Pensions Regulator gives go-ahead for British Steel Pension Scheme rescue


The Pensions Regulator (TPR) has given initial approval to a proposal from Tata Steel for a restructure of the British Steel Pension Scheme (BSPS).

The restructure will separate Tata from the BSPS, prevent the company becoming insolvent, and is expected to provide greater certainty for around 130,000 pension scheme members.

The restructuring will be done through a regulated apportionment arrangement (RAA), only the second such agreement this year and the third in two years. Last year it emerged that just 24 RAAs had been agreed in the eight years since the mechanism was set out in law.

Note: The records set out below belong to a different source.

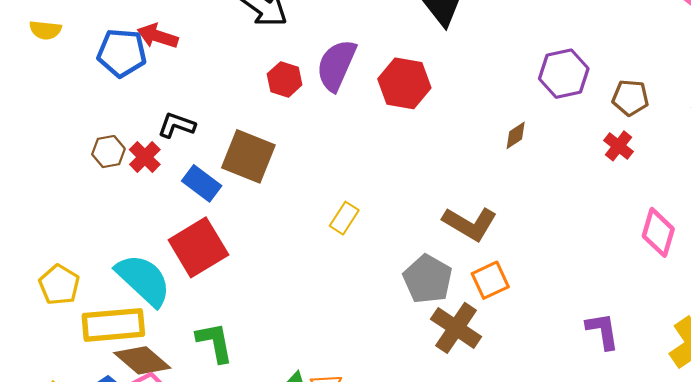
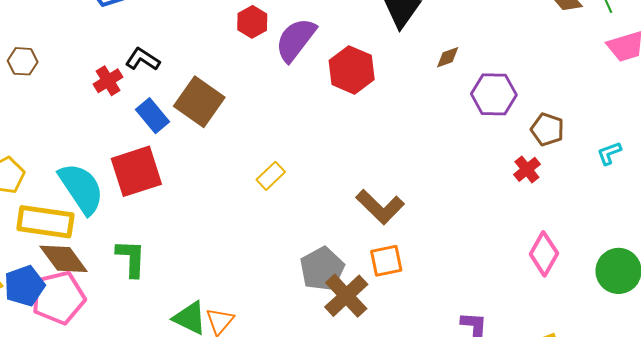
red hexagon: (285, 79) -> (252, 22), moved
brown diamond: (516, 135) -> (448, 57), moved
brown hexagon: (108, 152) -> (23, 61), moved
gray pentagon: (428, 279) -> (322, 269), moved

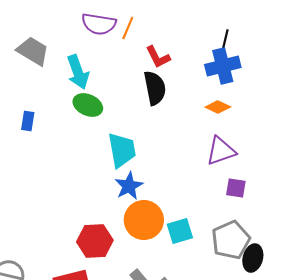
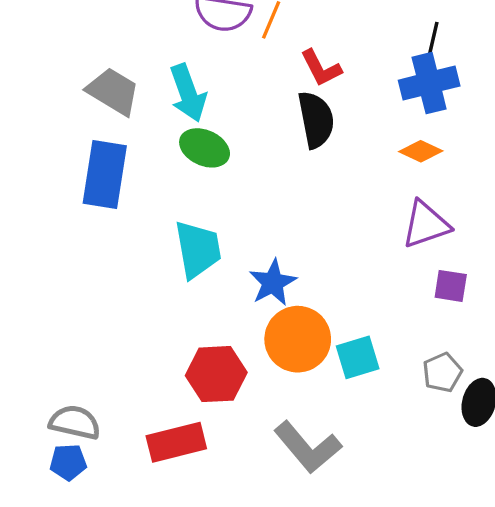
gray trapezoid: (33, 51) -> (113, 91), moved
blue rectangle: (28, 121) -> (105, 175), size x2.0
cyan trapezoid: (122, 150) -> (198, 249), moved
gray pentagon: (231, 240) -> (442, 372), size x0.6

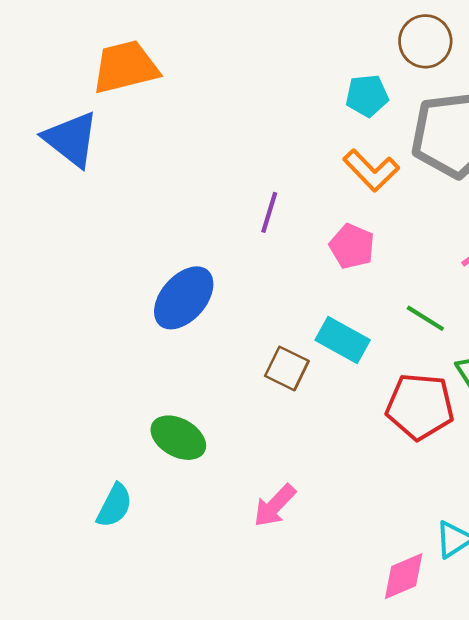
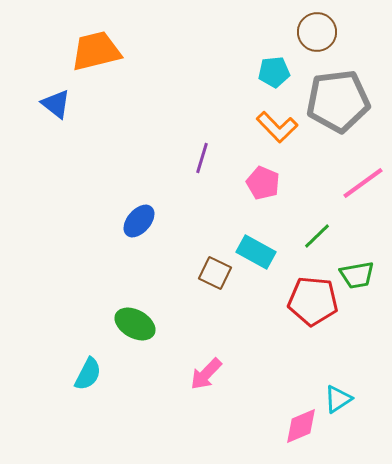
blue triangle: (71, 139) -> (56, 104), size x0.7
blue ellipse: (184, 298) -> (139, 221), size x0.7
green line: (425, 318) -> (317, 236), turned -76

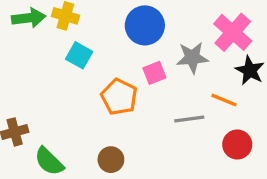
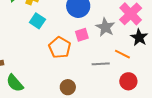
gray star: (192, 58) -> (105, 27), turned 30
brown circle: (111, 160) -> (68, 87), moved

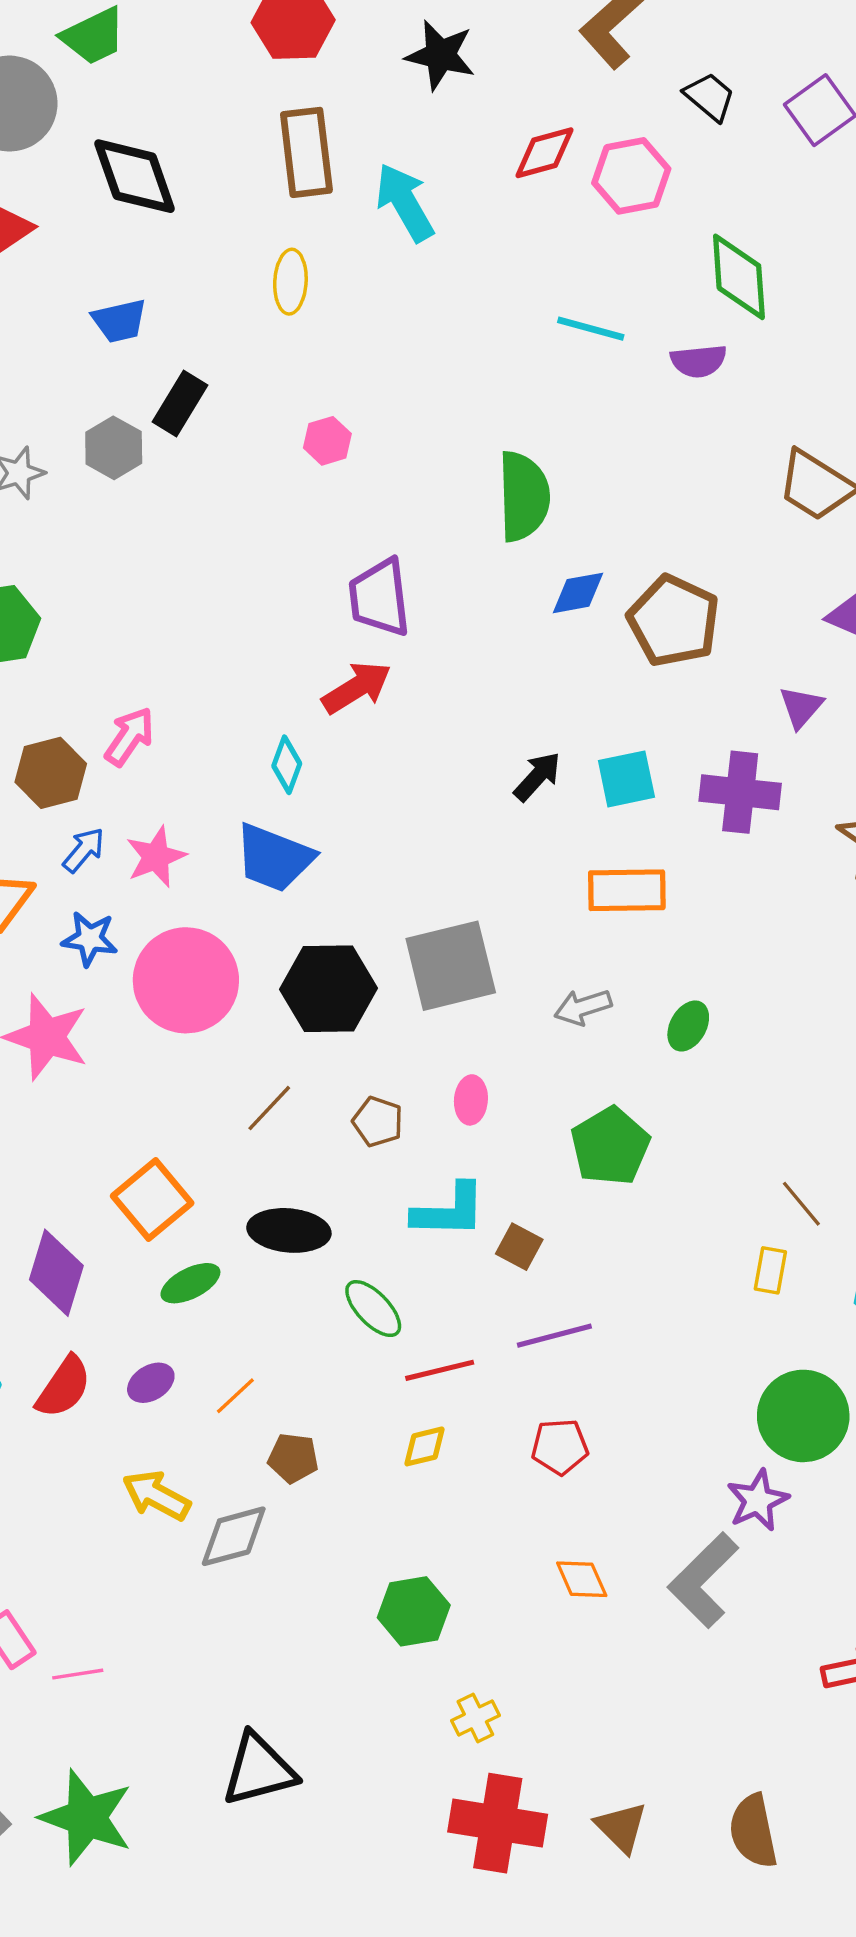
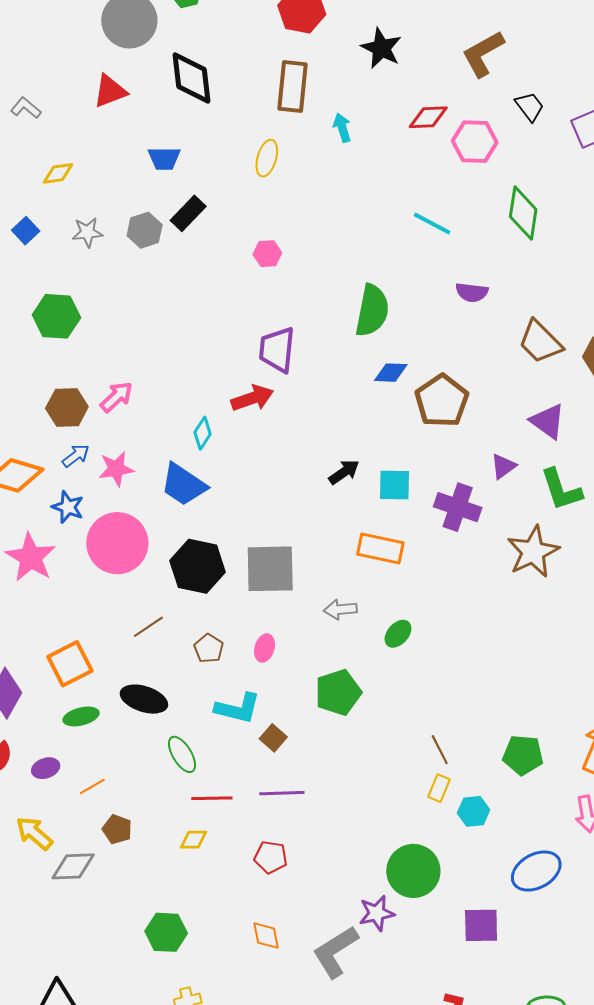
cyan arrow: (405, 202) -> (342, 128), size x0.6
purple semicircle: (699, 361) -> (472, 292), moved
yellow rectangle: (770, 1270) -> (439, 788), moved

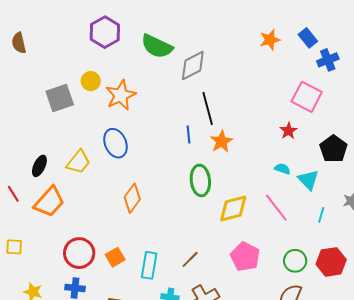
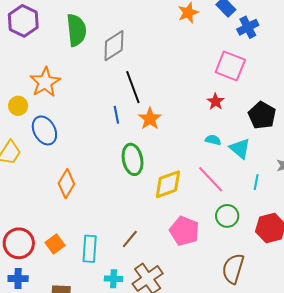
green semicircle: (157, 46) -> (76, 30), turned -116
yellow circle: (91, 81) -> (18, 106), moved
green circle: (295, 261) -> (227, 216), moved

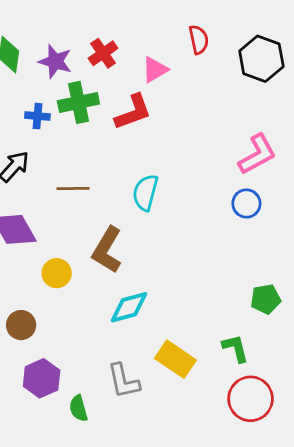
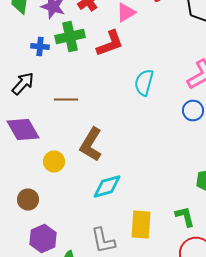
cyan semicircle: (145, 193) -> (144, 82), moved
yellow rectangle: (175, 359) -> (141, 224), turned 60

RAAs allow the transfer of an employer's pension liabilities to the Pension Protection Fund (PPF), but only in extremely limited circumstances.

Under the agreement, the BSPS will receive £550 million from the Tata Steel Group, more than it would receive in insolvency, and a 33% equity stake in Tata Steel UK.

Pensions expert Stephen Scholefield of Pinsent Masons, the law firm behind Out-Law.com, said: “The deal is significant because of its size and because the challenges facing the British steel industry typify those facing old industries grappling with new competitors and legacy pensions dating back to when they were much bigger employers."

“As with all deals of this nature, it was necessary to demonstrate that without a deal the employer would have become insolvent, so the bar is set high,” said Scholefield.

When the RAA is complete pension scheme members will be able to either move to a new scheme sponsored by Tata Steel, or remain in the existing scheme which will transfer to the Pension Protection Fund.

Scholefield said this choice was an unusual one.

“In either case, members will see a reduction in their benefits. The big challenge for the trustee is to explain the choices in a way that everyone understands, so that as many people as possible make the decision that is right for them,” said Scholefield.

Tata Steel UK and BSPS trustees have initially agreed the plan and formal approval by TPR is expected in 28 days, provided the proposals are not referred to the Upper Tribunal. TPR has said it will not use its anti-avoidance powers with regard to BSPS.